The fascination for crime lurks within almost all of us. We might not indulge in it directly but we often do patronise such indulgence when it is recreated on screen. Some of us go further and become fans and appreciate the crime movie which dwells on detail and intensity. But you would have to go much further to appreciate Black Mass. You'd have to be a geek burrowing deep into the soil of the sub-genre to appreciate Black Mass. And that's bad news for the movie.
South Boston mobster of Irish descent, James "Whitey" Bulger (Johnny Depp) takes the FBI for a ride by pretending to be an informant ratting out on his opponents but meanwhile building his own crime empire in the shadows. Not so much in the shadows actually. He has an accomplice, Agent Connolly (Joel Edgerton), who makes sure that Bulger's own activities don't gather evidence at the FBI in return for the information that he gives him on the other gangs in Boston.
Things go swimmingly for a while. The Italian mafia is reigned in and Connolly lands all the credit. Bulger is minting money with all the drugs, loan-sharking and extortion, and he readily employs murder to ensure smoothness of activity. As he slowly becomes the undisputed crime lord in Boston, it becomes tougher for Connolly to cover him, and soon they're both drowning together. Bulger flees and remains one of FBI's most wanted fugitives for twelve years (second only to Osama Bin Laden).
This sort of a crime story demands its own movie, and like we said, a sub-genre fanatic will place it in their mandatory viewing list and perhaps even revisit it occasionally. However, for the rest of us, Black Mass may not be a very exciting film. We may have appreciated all that Scorcese dished out over the years, but the reason why something like Goodfellas is raved about is for the novelty it brought to crime cinema. Authentically detailed representation of organised crime with a terrific ensemble cast is nowadays enough to be considered a good film, but doesn't necessarily excite as much.
The other kind of film that Black Mass could be positioned as is the biopic of a criminal. But it shies away from a consistent exploration of Jimmy Bulger's psyche. He is portrayed as a gangster with a heart of gold. He may execute the rats in the hood with a calculated coldness but he takes time to hug the old ladies in the neighbourhood and is a loving father to his son with an unmarried girlfriend (Dakota Johnson). But soon, his son and mother pass away (both of natural causes), and he intensifies as the remorseless paranoid murderer. This shift doesn't register as natural.

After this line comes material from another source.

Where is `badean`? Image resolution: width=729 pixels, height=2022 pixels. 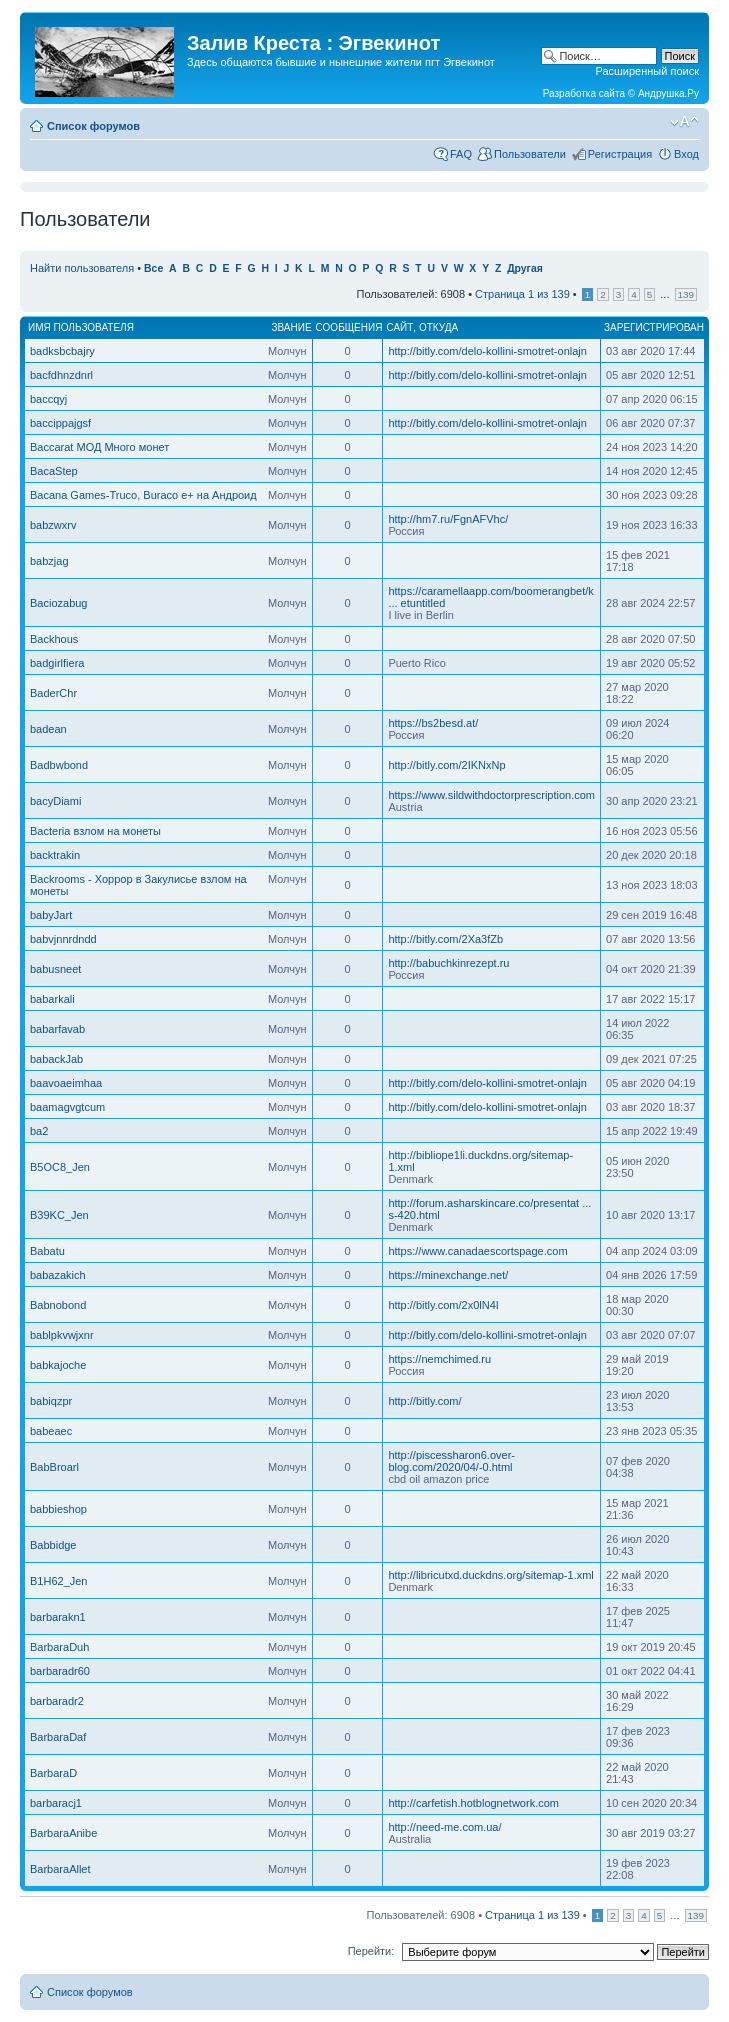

Johnny Depp does all he can to bring his Bulger to life, even if with dead cold eyes. This is his best performance in a long while, and he gives reason for his fans to celebrate. The softness for his loved ones and the paranoid viciousness of a psychopath go hand in hand, and you'll feel glad he's returned to some emotional acting as opposed to the gimmickry of attire and accent. There is some of that here, too - he sports a disturbing dead tooth, a balding head with silver grey hair, and chilling light blue eyes - but you can overlook that as a requirement to getting into the skin of the character. But really, someone has to talk to Depp and let him know that we appreciate him when he is expressive as much as when he is weird, if not more.
But apart from Depp's performance, Black Mass doesn't give you much insight into the inner workings of Bulger. The approach is to show a string of events without necessarily building an emotional core. Contrast this with Brad Pitt's Jesse James in The Assassination Of Jesse James or Tom Hardy's Forrest Bondurant in Lawless or even Depp's own John Dillinger in Public Enemies. Those films, too, are slow and keenly detailed narratives of the criminal activity and downfall of their protagonists, but you manage to feel invested. Black Mass doesn't pull you in, and you always feel the distance between yourself and the happenings on screen.
And that isn't because of poor technical quality at all. All the performances are on the mark, if not great. The cinematography effectively infuses the coldness of the characters into the visuals. The background score is noticeably good. Evaluated solely on technical parameters, Black Mass would fare really well.
So you have a film which has been put together quite effectively, but with the fundamental core too focused on the representation of a criminal by what he does and in what environment. This might be a good thing for the serious crime genre enthusiasts, but the movie might have gained greater reach and appreciation if it also focused on the internal journey of the same criminal.